Law School () is a South Korean television series starring Kim Myung-min, Kim Bum, Ryu Hye-young, and Lee Jung-eun. It premiered on JTBC on April 14, 2021 and aired every Wednesday and Thursday at 21:00 KST. The episodes are available for streaming on Netflix.

Synopsis
Set in Hankuk University Law School, the series tells the story of students and professors in the law school who come across an unusual case.
A professor at a prestigious law school and his students get involved in an unprecedented case. A drama about the process of prospective lawyers realizing authenticity, law, and justice.
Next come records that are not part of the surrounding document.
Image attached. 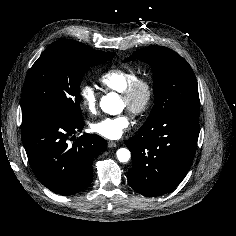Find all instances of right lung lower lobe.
Segmentation results:
<instances>
[{
    "label": "right lung lower lobe",
    "mask_w": 236,
    "mask_h": 236,
    "mask_svg": "<svg viewBox=\"0 0 236 236\" xmlns=\"http://www.w3.org/2000/svg\"><path fill=\"white\" fill-rule=\"evenodd\" d=\"M83 127L82 116L39 113L22 119L29 164L37 179L54 193L68 196L88 187L93 160L107 148L106 141L96 134H83L69 143L70 136Z\"/></svg>",
    "instance_id": "right-lung-lower-lobe-1"
}]
</instances>
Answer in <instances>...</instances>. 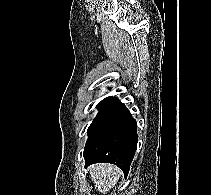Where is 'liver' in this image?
I'll return each mask as SVG.
<instances>
[{"label":"liver","instance_id":"6515ba94","mask_svg":"<svg viewBox=\"0 0 211 195\" xmlns=\"http://www.w3.org/2000/svg\"><path fill=\"white\" fill-rule=\"evenodd\" d=\"M95 188L103 194L112 189L119 180L122 171L113 164L98 163L89 168Z\"/></svg>","mask_w":211,"mask_h":195}]
</instances>
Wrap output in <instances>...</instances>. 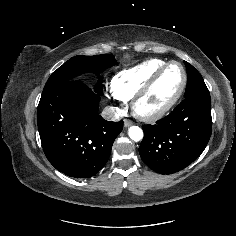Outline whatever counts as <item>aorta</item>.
Masks as SVG:
<instances>
[{
  "mask_svg": "<svg viewBox=\"0 0 236 236\" xmlns=\"http://www.w3.org/2000/svg\"><path fill=\"white\" fill-rule=\"evenodd\" d=\"M128 135L129 137L134 140V141H140L143 138V131L140 127L138 126H131L128 129Z\"/></svg>",
  "mask_w": 236,
  "mask_h": 236,
  "instance_id": "762f6f07",
  "label": "aorta"
}]
</instances>
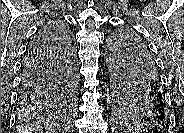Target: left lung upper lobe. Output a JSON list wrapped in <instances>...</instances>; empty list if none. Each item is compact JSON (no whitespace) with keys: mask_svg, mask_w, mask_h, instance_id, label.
I'll list each match as a JSON object with an SVG mask.
<instances>
[{"mask_svg":"<svg viewBox=\"0 0 184 133\" xmlns=\"http://www.w3.org/2000/svg\"><path fill=\"white\" fill-rule=\"evenodd\" d=\"M108 67L111 99L118 114L135 124L155 123L153 117L160 110L168 115L167 104L154 106L150 89H159V72L148 47L135 32L120 29L111 36Z\"/></svg>","mask_w":184,"mask_h":133,"instance_id":"5c2ea615","label":"left lung upper lobe"}]
</instances>
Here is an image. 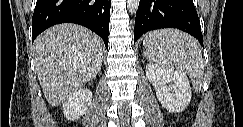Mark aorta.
<instances>
[{"label":"aorta","mask_w":243,"mask_h":127,"mask_svg":"<svg viewBox=\"0 0 243 127\" xmlns=\"http://www.w3.org/2000/svg\"><path fill=\"white\" fill-rule=\"evenodd\" d=\"M140 0H127V8L130 14H134L139 6Z\"/></svg>","instance_id":"1"}]
</instances>
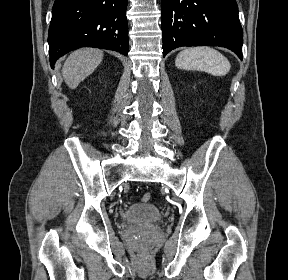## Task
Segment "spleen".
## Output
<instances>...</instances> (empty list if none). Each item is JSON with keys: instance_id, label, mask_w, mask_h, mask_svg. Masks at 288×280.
<instances>
[{"instance_id": "3e777b00", "label": "spleen", "mask_w": 288, "mask_h": 280, "mask_svg": "<svg viewBox=\"0 0 288 280\" xmlns=\"http://www.w3.org/2000/svg\"><path fill=\"white\" fill-rule=\"evenodd\" d=\"M175 65L184 70H200L214 76H224L231 68L228 59L211 47H191L181 51Z\"/></svg>"}]
</instances>
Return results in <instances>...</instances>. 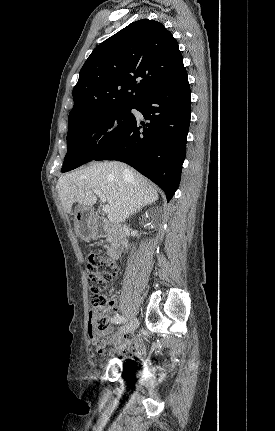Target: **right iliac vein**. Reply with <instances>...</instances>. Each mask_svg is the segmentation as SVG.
Wrapping results in <instances>:
<instances>
[{"instance_id": "1", "label": "right iliac vein", "mask_w": 275, "mask_h": 431, "mask_svg": "<svg viewBox=\"0 0 275 431\" xmlns=\"http://www.w3.org/2000/svg\"><path fill=\"white\" fill-rule=\"evenodd\" d=\"M138 325H139L138 320L137 319H132L130 321V323L125 324L124 326H121L119 328V330L117 332V336H120V335H123V334H126V333H130V332L136 330L137 327H138Z\"/></svg>"}]
</instances>
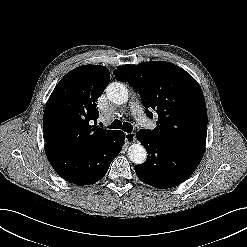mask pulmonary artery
I'll return each mask as SVG.
<instances>
[{"mask_svg":"<svg viewBox=\"0 0 247 247\" xmlns=\"http://www.w3.org/2000/svg\"><path fill=\"white\" fill-rule=\"evenodd\" d=\"M131 113L142 126L147 127L150 125V119L143 113L138 103L131 105Z\"/></svg>","mask_w":247,"mask_h":247,"instance_id":"e3ab8cb5","label":"pulmonary artery"}]
</instances>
During a supervised mock trial class, a law school professor is found dead at the school, and Professor Yang is arrested as the main suspect. Kang Sol, Han Joon-Hwi, and other students at Hankuk work together to reveal the truth behind Professor Seo's death and prove Professor Yang's innocence.

Cast

Main
 Kim Myung-min as Yang Jong-hoon, a prosecutor-turned-professor who teaches criminal law. He is stern and cold but people close to him know how he really is.
 Kim Bum as Han Joon-hwi, a first-year student who always gets the top grades among his peers. He is a smart student who also is the nephew of the murdered professor.
An Seong-won as young Joon-hwi
 Ryu Hye-young as Kang Sol A, a first-year student who entered law school through special admission. She was barely able to get into law school and is Ye-Seul's good friend. She also is the twin sister of Erica Shin. 
 Lee Jung-eun as Kim Eun-sook, a judge-turned-professor who teaches civil law. She is a 'Fun to be with' professor who is liked by her students. She is a good friend of Professor Yang and tried her best to prove him innocent.

Supporting

Hankuk University Law School Faculty 

 Ahn Nae-sang as Seo Byung-ju
 Gil Hae-yeon as Oh Jung-hee
 Woo Hyun as Sung Dong-il
 Oh Man-seok as Kang Joo-man
 Lee Seung-hun as Jung Dae-hyeon

Hankuk University Law School Students 
 Lee Soo-kyung as Kang Sol B, a first-year student. She is Kang Sol A's roommate. She belongs to a rich family and is continuously pressurized by her mother to perform well and get to the top.
 Lee David as Seo Ji-ho. He is a smart yet indifferent student who is trying to get revenge for his father's death. 
 Go Youn-jung as Jeon Ye-seul, a first-year student. She is abused by her boyfriend who is Assemblyman Ko's son as well.
 Hyun Woo as Yoo Seung-jae, a former medical student who turned to law school. He always scores the best marks until one day when a secret of his is revealed.
 Lee Kang-ji as Min Bok-gi
 Kim Min-seok as Jo Ye-beom

Prosecutors' Office 

 Park Hyuk-kwon as Jin Hyeong-woo
 Kim Yong-joon as Chief Prosecutor Kim
 Min Dae-shik

Kang Sol A's Family 

 Shin Mi-young as Kang Sol A's mother
 Park So-yi as Kang Byeol - Kang Sol A's younger sister
 Ryu Hye-young as Kang Dan / Erica Shin, Sol A’s twin sister who has a secret story. She decided to move to Boston, USA.

Others 
 Jung Won-Joong as Assemblyman Ko Hyeong-su
Jo Jae-ryong as Lee Man-ho
Lee Hwi-jong as Ko Young-chang
Lee Chun-hee as Park Geun-tae
Sung Yeo-jin as Han Joon-hwi's aunt
Park Mi-hyeon as Han Hye-gyeong
Actor Unknown as Choi Jae-Cheol

Production

Development
The then network-less project was first announced by the production company Gonggamdong House in June 2018 under the working title Law School Monsters, making it South Korea's first law school television series, with Seo In (Judge vs. Judge) as the writer. JTBC acquired the broadcasting rights in the summer of 2020.

Casting
In mid-September 2020, JTBC confirmed that Kim Myung-min, Kim Bum, Ryu Hye-young, and Lee Jung-eun would star in the series.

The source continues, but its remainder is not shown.